2.5. Type Str

2.5.1. Type Definition

  • str is a sequence

Listing 2.14. str Type Definition
data = ''
data = 'Jan Twardowski'
data = "Jan Twardowski"
data = '''Jan Twardowski'''
data = """Jan Twardowski"""

data = """First line
Second line
Third line"""
# 'First line\nSecond line\nThird line'

data = """
    First line
    Second line
    Third line
"""
# '\n        First line\n        Second line\n        Third line\n    '

2.5.2. Type Casting

Listing 2.15. str() converts argument to str
str('Moon')                     # 'Moon'
str('Twardowski\'s Moon.')      # "Twardowski's Moon."
str(1969)                       # '1969'
str(13.37)                      # '13.37'

2.5.3. Single and Double Quotes

  • " and ' works the same

  • Choose one and keep consistency in code

  • Python console prefers single quote (') character

  • It matters for doctest, which compares two outputs character by character

  • For multiline always use double quote characters to be consistent with the docstring convention PEP 257

Listing 2.16. Python console prefers single quote (')
data = "We choose to go to the Moon!"

print(data)
# 'We choose to go to the Moon!'
Listing 2.17. It's better to use double quotes, when text has apostrophes. This is the behavior of Python console.
data = 'It\'s Twardowski\'s Moon.'

print(data)
# "It's Twardowski's Moon."
Listing 2.18. HTML and XML uses double quotes to enclose attribute values, hence it's better to use single quotes for the string.
data = '<a href="http://python.astrotech.io">Python and Machine Learning</a>'

print(data)
# '<a href="http://python.astrotech.io">Python and Machine Learning</a>'
Listing 2.19. For multiline always use double quote characters to be consistent with the docstring convention PEP 257
data = """My name's "José Jiménez""""
data = '''My name\'s "José Jiménez"'''

2.5.4. Docstring

  • For multiline always use double quote characters to be consistent with the docstring convention PEP 257

  • More information in Function Doctest

Listing 2.20. If assigned to variable, it serves as multiline str otherwise it's a docstring.
"""
We choose to go to the Moon!
We choose to go to the Moon in this decade and do the other things,
not because they are easy, but because they are hard;
because that goal will serve to organize and measure the best of our energies and skills,
because that challenge is one that we are willing to accept, one we are unwilling to postpone,
and one we intend to win, and the others, too.
"""

2.5.5. Escape Characters

  • \r\n - New line used on Windows (CR LF)

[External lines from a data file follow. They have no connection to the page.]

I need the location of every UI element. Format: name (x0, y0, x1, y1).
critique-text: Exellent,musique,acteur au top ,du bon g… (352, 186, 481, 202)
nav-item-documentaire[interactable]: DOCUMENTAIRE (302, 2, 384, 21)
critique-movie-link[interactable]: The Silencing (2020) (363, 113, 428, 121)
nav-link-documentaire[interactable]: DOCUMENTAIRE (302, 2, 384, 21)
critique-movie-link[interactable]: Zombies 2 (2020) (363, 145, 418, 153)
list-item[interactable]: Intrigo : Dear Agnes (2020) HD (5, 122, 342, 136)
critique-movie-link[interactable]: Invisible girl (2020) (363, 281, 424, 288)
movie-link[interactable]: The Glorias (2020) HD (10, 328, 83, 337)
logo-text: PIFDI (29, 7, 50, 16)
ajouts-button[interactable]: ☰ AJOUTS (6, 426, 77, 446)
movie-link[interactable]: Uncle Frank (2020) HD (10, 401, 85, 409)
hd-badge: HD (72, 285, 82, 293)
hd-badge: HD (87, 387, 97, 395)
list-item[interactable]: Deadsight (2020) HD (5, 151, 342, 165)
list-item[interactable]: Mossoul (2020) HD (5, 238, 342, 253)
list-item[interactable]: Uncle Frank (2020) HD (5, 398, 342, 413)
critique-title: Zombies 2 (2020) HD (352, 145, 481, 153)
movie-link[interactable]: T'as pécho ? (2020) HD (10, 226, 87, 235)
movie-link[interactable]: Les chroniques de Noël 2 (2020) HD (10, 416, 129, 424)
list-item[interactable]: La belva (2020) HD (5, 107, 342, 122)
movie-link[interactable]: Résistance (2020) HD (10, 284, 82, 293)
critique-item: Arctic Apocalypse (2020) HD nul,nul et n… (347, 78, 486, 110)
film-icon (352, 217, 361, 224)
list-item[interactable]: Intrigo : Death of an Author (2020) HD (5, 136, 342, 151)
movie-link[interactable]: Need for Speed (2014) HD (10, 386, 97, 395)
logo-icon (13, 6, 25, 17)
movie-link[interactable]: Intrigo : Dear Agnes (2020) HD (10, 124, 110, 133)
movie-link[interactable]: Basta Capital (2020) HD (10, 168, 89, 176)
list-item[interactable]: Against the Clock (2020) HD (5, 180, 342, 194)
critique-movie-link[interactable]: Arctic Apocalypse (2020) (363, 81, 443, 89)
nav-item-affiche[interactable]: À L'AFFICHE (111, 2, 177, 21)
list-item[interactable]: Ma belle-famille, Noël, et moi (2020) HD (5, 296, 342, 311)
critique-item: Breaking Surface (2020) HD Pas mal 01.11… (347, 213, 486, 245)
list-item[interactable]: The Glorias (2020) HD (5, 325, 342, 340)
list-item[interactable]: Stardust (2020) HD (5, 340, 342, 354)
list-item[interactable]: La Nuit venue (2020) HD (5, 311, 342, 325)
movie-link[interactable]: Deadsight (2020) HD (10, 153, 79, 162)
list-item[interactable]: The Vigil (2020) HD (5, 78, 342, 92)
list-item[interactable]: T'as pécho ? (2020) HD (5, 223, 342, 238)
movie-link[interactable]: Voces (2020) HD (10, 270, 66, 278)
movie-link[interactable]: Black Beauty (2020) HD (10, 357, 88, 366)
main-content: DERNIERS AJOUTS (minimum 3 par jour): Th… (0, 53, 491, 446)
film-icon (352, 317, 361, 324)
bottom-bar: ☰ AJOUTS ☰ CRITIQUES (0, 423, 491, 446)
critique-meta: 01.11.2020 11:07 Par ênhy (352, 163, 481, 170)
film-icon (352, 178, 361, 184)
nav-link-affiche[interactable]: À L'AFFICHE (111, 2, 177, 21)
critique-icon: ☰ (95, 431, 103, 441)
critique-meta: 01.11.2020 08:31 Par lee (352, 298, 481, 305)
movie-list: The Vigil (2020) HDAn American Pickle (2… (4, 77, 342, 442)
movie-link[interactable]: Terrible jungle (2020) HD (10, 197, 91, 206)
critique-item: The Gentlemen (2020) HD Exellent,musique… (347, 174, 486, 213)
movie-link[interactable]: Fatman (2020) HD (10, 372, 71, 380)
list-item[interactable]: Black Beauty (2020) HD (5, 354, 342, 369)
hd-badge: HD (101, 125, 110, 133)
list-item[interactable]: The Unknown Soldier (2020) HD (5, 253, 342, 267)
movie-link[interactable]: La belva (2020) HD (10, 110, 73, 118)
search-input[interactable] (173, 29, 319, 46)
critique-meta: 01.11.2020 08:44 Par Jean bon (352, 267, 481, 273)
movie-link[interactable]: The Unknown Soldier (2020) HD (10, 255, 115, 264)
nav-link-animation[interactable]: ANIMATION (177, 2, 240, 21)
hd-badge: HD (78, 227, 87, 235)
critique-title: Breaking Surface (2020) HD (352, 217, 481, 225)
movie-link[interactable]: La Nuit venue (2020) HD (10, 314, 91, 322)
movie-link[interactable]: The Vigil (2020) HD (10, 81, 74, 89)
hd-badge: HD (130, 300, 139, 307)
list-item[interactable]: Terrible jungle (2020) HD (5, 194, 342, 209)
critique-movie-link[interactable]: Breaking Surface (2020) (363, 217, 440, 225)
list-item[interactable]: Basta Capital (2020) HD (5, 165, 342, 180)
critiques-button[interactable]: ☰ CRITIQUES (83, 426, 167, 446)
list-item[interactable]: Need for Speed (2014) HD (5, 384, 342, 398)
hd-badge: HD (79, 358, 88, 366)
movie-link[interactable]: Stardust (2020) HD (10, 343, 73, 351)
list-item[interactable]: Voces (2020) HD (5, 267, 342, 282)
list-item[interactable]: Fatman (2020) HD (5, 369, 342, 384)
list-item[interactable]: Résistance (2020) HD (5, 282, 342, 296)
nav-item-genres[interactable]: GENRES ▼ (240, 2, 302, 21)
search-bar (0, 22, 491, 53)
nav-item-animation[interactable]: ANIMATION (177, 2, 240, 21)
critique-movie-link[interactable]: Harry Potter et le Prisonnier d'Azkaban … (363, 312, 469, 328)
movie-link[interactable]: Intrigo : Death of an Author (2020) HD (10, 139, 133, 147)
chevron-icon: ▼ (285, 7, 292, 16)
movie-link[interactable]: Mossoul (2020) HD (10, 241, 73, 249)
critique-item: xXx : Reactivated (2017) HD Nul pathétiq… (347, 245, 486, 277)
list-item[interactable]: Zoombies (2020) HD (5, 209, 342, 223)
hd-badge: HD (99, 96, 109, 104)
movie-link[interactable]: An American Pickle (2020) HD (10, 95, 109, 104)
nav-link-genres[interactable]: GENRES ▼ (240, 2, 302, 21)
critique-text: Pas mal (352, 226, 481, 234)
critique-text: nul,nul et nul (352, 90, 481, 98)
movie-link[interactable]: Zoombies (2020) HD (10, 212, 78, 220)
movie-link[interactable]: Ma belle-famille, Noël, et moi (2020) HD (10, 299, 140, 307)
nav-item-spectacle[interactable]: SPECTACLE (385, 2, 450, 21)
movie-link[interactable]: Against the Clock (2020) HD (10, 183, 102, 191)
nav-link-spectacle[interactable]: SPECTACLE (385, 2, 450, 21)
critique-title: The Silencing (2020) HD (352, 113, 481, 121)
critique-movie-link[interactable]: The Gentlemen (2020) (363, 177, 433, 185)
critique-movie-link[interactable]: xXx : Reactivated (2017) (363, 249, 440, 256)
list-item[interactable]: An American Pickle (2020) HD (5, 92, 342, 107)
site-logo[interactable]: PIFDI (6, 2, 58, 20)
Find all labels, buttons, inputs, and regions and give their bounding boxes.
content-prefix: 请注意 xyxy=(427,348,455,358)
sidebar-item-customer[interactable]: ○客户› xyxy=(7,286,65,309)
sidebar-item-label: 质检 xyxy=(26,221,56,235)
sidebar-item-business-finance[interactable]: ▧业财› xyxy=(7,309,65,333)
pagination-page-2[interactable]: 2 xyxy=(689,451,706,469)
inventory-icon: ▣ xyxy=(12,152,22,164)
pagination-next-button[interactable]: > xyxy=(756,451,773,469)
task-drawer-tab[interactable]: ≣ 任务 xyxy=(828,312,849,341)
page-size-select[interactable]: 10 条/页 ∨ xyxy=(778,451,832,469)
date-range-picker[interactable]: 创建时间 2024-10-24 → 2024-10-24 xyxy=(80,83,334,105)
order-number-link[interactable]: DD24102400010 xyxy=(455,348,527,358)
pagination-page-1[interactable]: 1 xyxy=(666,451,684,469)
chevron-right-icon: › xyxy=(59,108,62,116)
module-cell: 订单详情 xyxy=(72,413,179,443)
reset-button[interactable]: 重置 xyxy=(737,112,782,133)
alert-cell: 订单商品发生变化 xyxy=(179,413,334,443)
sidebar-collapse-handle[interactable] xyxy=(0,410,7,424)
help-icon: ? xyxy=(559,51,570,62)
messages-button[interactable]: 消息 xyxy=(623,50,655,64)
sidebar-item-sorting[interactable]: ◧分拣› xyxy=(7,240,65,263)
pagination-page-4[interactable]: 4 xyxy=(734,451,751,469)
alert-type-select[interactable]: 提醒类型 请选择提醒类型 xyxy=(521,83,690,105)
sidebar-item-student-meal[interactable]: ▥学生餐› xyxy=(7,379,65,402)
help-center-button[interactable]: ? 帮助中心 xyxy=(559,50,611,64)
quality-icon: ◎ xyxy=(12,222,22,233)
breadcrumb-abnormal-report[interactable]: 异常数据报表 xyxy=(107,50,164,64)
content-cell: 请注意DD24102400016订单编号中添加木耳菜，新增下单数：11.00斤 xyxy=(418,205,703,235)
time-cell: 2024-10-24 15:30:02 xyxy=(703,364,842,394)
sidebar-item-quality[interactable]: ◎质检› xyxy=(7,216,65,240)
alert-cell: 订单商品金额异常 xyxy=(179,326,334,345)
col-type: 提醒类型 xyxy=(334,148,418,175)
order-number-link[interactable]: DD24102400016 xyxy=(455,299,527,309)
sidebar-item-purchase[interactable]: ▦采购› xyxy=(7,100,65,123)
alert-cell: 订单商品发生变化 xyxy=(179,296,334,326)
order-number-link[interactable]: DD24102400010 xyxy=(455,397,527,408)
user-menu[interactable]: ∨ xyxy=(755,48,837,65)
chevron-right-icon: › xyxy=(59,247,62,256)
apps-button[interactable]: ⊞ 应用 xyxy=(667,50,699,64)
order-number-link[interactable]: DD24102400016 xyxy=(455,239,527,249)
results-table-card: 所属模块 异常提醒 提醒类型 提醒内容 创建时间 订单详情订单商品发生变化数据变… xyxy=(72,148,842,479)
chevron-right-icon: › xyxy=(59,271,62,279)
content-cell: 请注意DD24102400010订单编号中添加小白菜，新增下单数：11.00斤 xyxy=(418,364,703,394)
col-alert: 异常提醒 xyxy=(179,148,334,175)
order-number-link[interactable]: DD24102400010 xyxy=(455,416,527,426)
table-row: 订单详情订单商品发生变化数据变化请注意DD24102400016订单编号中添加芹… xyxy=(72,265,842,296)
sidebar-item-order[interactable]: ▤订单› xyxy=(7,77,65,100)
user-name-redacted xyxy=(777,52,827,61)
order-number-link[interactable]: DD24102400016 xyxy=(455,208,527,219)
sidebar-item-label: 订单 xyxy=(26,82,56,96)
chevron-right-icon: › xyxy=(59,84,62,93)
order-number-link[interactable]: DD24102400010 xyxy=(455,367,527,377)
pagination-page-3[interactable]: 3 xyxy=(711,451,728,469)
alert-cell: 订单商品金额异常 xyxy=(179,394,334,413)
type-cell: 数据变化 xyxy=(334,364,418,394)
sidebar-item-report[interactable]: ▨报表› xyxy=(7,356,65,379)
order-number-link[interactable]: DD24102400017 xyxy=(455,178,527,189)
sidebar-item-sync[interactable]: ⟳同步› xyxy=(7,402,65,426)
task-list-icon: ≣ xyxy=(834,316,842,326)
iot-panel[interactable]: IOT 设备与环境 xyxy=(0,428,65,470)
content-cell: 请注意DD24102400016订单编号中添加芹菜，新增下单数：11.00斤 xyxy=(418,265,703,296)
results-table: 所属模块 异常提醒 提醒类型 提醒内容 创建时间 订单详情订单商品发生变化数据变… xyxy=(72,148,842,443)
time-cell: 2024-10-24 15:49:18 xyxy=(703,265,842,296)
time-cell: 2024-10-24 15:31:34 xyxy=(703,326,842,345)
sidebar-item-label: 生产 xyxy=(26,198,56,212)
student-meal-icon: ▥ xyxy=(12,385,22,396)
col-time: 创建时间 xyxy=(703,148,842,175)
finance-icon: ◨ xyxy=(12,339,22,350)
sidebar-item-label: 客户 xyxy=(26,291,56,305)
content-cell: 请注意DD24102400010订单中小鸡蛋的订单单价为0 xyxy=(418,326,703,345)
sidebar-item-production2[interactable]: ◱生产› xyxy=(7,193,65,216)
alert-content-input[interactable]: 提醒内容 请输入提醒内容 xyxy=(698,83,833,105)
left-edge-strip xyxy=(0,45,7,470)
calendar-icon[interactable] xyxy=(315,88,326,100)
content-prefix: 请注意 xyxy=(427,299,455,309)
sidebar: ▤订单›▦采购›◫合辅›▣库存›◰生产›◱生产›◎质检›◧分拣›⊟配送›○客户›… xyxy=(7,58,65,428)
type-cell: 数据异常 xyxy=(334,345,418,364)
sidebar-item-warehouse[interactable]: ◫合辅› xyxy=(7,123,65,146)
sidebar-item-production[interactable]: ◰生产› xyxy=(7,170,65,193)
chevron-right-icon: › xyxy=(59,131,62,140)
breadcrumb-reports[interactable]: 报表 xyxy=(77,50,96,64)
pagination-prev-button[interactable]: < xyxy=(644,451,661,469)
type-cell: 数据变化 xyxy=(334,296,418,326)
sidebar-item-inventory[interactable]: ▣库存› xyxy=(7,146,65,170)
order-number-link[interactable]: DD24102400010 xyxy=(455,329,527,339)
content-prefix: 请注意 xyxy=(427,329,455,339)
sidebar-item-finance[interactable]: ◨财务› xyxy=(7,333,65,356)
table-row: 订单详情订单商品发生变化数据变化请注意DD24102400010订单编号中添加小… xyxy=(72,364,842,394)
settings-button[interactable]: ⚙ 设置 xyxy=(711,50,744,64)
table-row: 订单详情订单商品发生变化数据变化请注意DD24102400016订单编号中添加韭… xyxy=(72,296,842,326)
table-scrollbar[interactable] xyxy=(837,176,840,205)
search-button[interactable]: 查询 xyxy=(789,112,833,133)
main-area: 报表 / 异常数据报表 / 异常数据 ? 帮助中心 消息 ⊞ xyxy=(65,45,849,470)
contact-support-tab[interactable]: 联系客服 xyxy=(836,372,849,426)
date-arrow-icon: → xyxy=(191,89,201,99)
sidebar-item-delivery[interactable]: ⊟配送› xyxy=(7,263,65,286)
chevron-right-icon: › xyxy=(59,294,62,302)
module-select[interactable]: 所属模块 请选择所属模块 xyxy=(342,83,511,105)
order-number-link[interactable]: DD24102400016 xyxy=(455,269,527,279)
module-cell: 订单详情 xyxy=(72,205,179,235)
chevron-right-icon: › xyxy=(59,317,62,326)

  • \n - New line used on Linux, macOS and other *nix systems (CR)

  • \t - Horizontal Tab (TAB)

  • \' - Single quote ' (escape in single quoted strings)

  • \" - Double quote " (escape in double quoted strings)

  • \\ - Backslash \ (to indicate, that this is not escape char)

  • More information in Builtin Printing

print('\U0001F680')     # 🚀

2.5.6. Format String

  • String interpolation (variable substitution)

  • Since Python 3.6

  • Used for str concatenation

name = 'José Jiménez'

print(f'My name... {name}')
# My name... José Jiménez
first_name = 'Jan'
last_name = 'Twardowski'

result = f'My name... {first_name} {last_name}'
# Jan Twardowski

2.5.7. Unicode Literal

  • In Python 3 str is Unicode

  • In Python 2 str is Bytes

  • In Python 3 u'...' is only for compatibility with Python 2

u'zażółć gęślą jaźń'

2.5.8. Bytes Literal

  • Used while reading from low level devices and drivers

  • Used in sockets and HTTP connections

  • bytes is a sequence of octets (integers between 0 and 255)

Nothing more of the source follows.